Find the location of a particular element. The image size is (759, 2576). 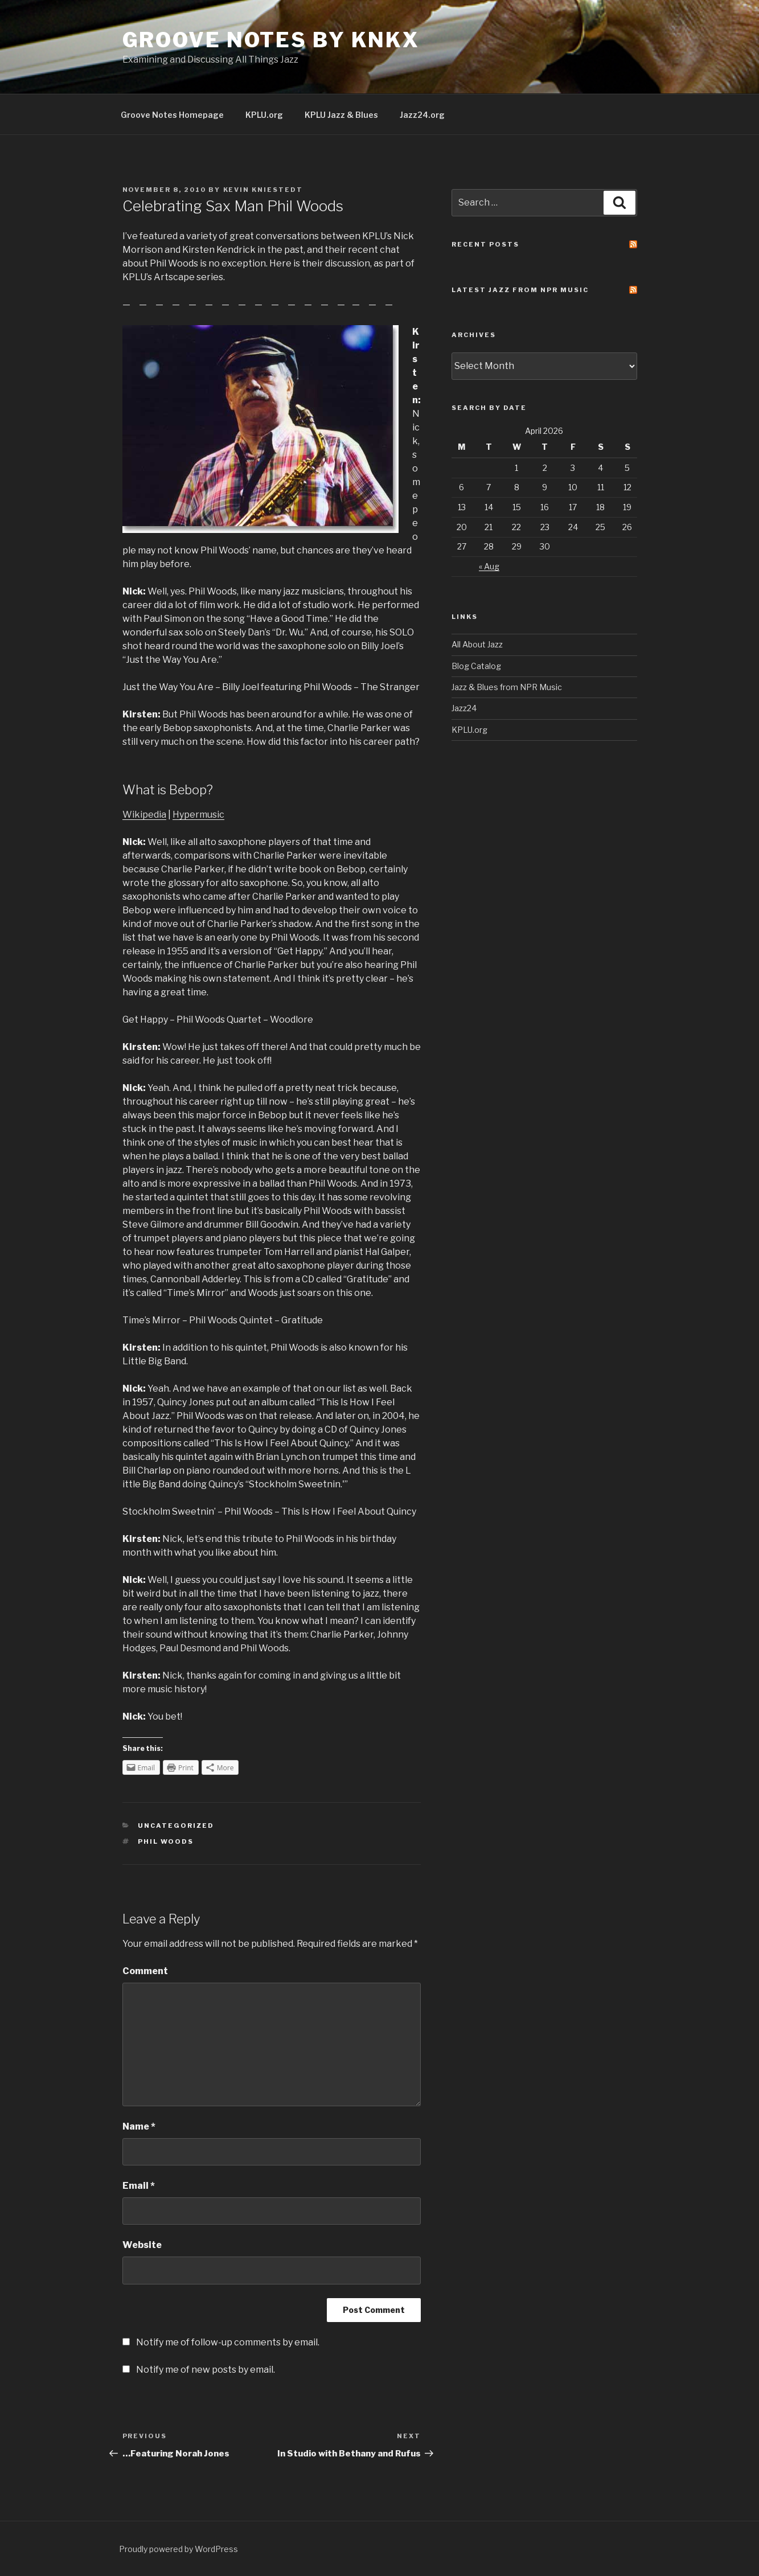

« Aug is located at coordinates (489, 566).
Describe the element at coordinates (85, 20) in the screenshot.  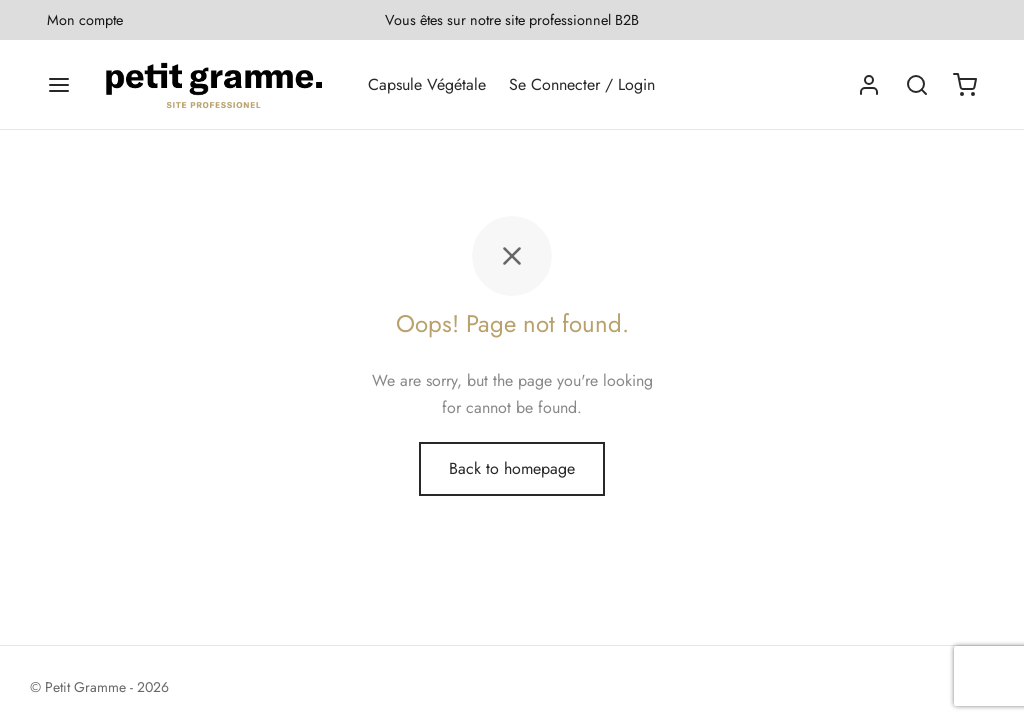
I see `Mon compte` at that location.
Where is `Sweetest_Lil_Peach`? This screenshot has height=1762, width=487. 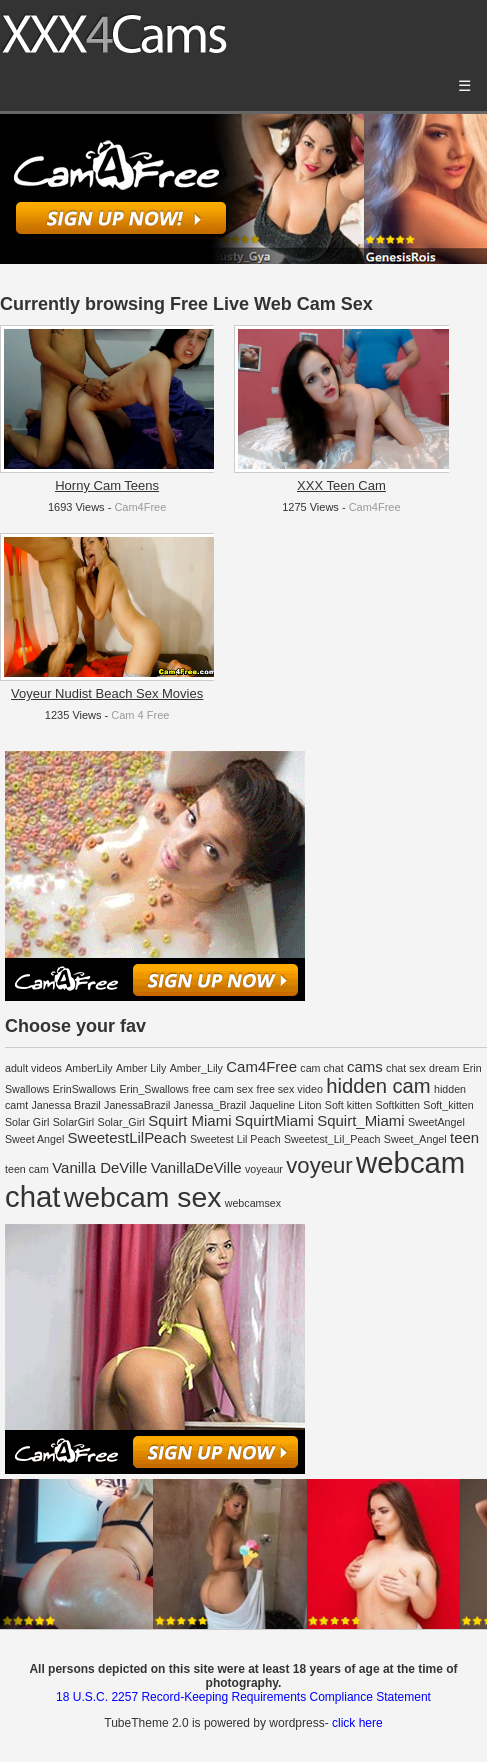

—————

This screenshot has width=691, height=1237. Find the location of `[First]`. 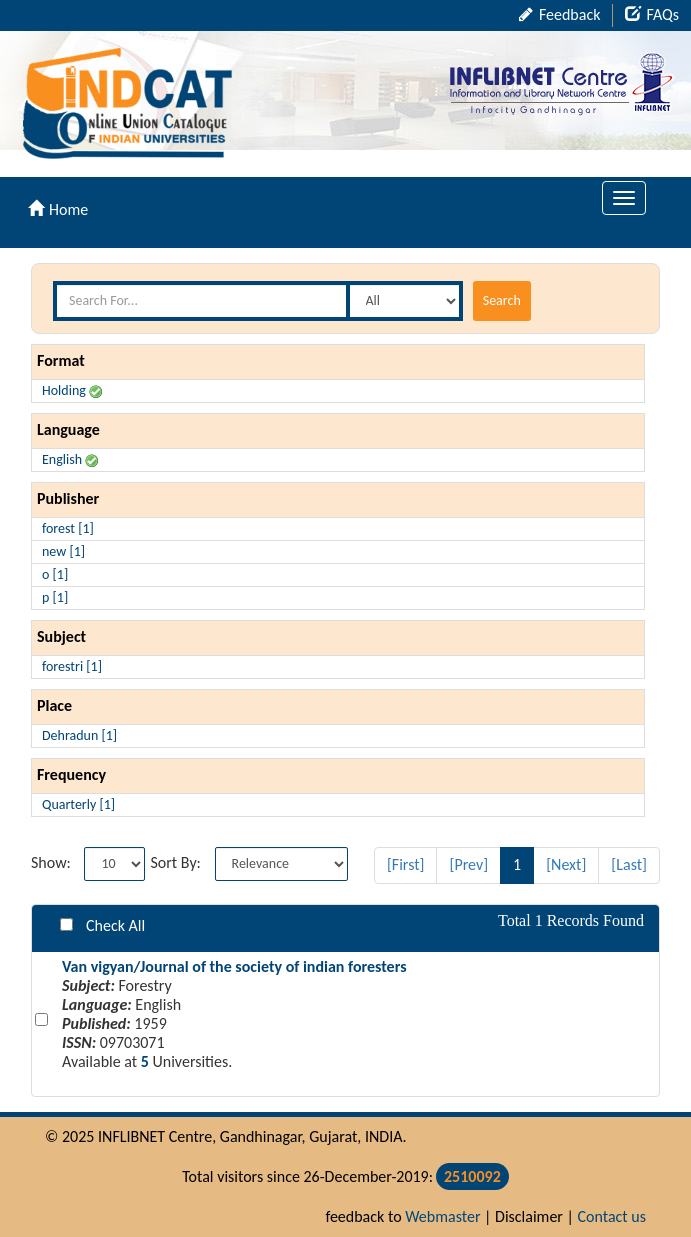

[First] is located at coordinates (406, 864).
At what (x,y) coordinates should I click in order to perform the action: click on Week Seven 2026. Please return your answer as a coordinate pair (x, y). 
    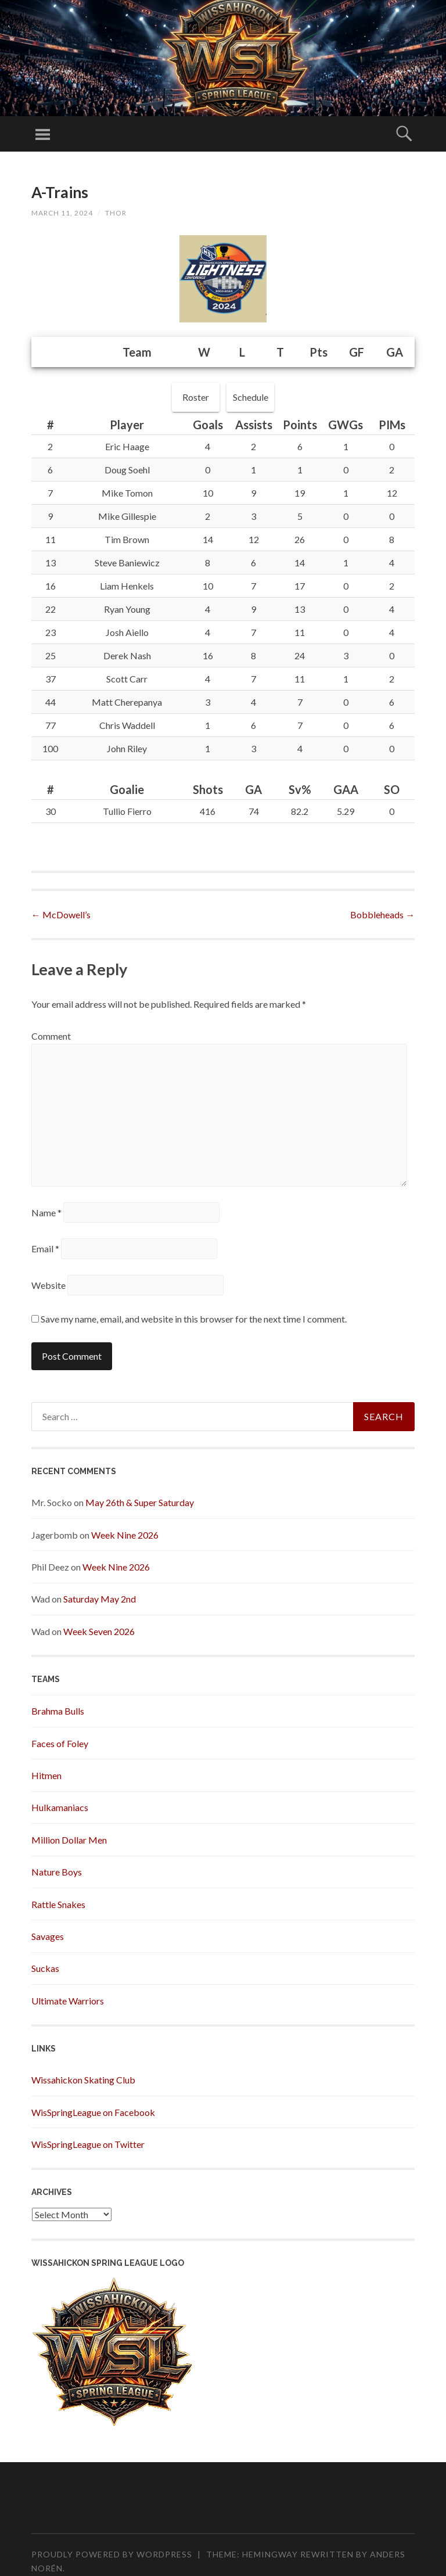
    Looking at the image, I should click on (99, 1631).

—————

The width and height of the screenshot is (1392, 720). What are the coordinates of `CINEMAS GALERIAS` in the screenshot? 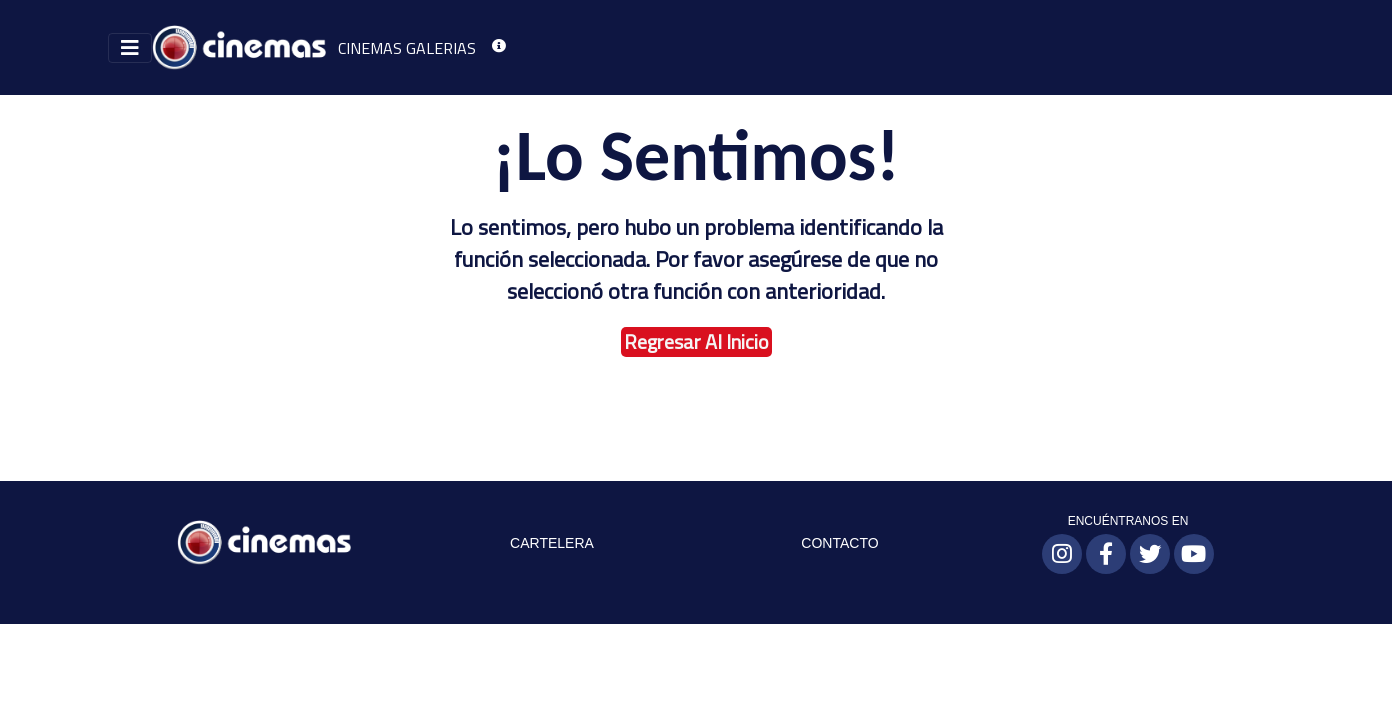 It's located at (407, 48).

—————

In the entries above, find the line containing "Find the location of a" and the line containing "has height=1762, width=487.", then copy both and every line between them exactly, without any picture.

Find the location of a particular element. The image size is (759, 2576). 

« Aug is located at coordinates (489, 566).
Describe the element at coordinates (85, 20) in the screenshot.  
I see `Mon compte` at that location.
Where is `Sweetest_Lil_Peach`? This screenshot has height=1762, width=487. 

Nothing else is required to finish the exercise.